Big Bang cosmology makes a number of predictions, one of which is the expansion of the universe. However, the Big Bang theory does not predict how fast that expansion is, or what the density of matter in the universe is. These quantities, which describe the fundamental, global nature of the universe, must be determined by observations. For the past 15 years, Wendy Freedman has been working on a project to measure the Hubble constant--the rate of the expansion of the universe. The Hubble constant, when combined with a value for the average density of mass/energy in the universe, yields a measure of the universe's age.

Freedman has been a principal investigator, with Robert Kennicutt of the University of Arizona and Jeremy Mould of the Australian National University, of a group of 27 astronomers located across the U.S. and in Canada, Great Britain, and Australia. For the past eight years, the group has been using the Hubble Space Telescope (HST) to improve accuracy in the measurement of the Hubble constant. This year has marked the end of this effort, with the recent completion of a paper submitted to the Astrophysical Journal presenting the final results. Using five independent methods, all calibrated by distances measured using Cepheid variables discovered with HST, Freedman and collaborators found a value of the Hubble constant of 74 +/- 4 +/- 7 km/sec/megaparsec. The two error bars reflect the statistical and the systematic uncertainties, respectively.

The current best estimates for the average density of matter in the universe suggest that it is about one-third of the so-called critical density. Other recent observations of type Ia supernovae at high redshifts indicate that there may be another component of energy, perhaps due to what is known as the cosmological constant. In addition, recent measurements of fluctuations in the cosmic microwave background spectrum provide strong evidence for a critical density universe (although these observations cannot distinguish between matter and energy contributions).
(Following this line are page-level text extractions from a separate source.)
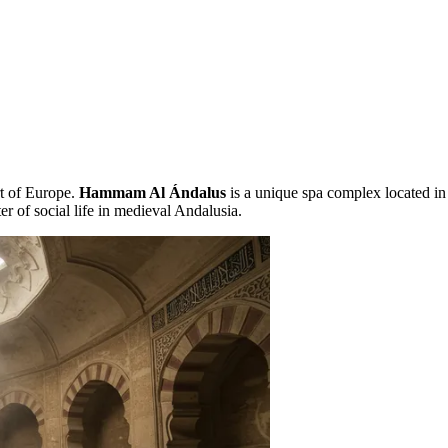
rt of Europe.
Hammam Al Ándalus
is a unique spa complex located in 
ter of social life in medieval Andalusia.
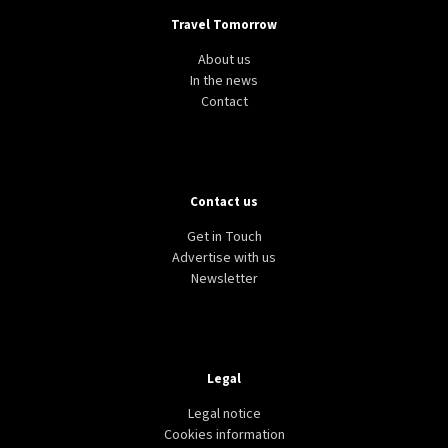
Travel Tomorrow
About us
In the news
Contact
Contact us
Get in Touch
Advertise with us
Newsletter
Legal
Legal notice
Cookies information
Allowing for this new "standard" cosmological model, where the universe has a critical density due to contributions from both matter and vacuum energy, a Hubble constant of 74 results in an expansion age for the universe of 13 billion years. This age agrees well with recent results from the Hipparcos satellite, which give very similar ages for the oldest stars in our galaxy.

Figure 1. The galaxy Messier 100 is shown here as imaged by the Hubble Space Telescope.